Description of the task: The answer is every line in the data below that contains the word "dirt".

The data:

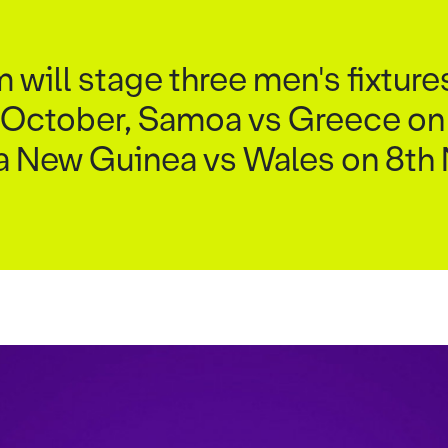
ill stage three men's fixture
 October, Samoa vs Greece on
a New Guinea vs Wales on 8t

* * *

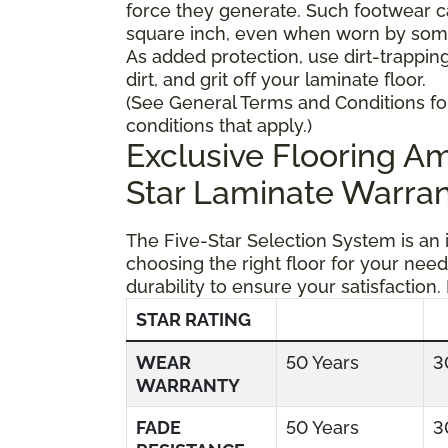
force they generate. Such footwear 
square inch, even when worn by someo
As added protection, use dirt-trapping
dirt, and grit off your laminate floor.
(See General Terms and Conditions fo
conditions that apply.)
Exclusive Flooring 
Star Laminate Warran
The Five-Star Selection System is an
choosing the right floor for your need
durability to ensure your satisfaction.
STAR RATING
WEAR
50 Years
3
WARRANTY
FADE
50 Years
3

Output of the task:
As added protection, use dirt-trapping
dirt, and grit off your laminate floor.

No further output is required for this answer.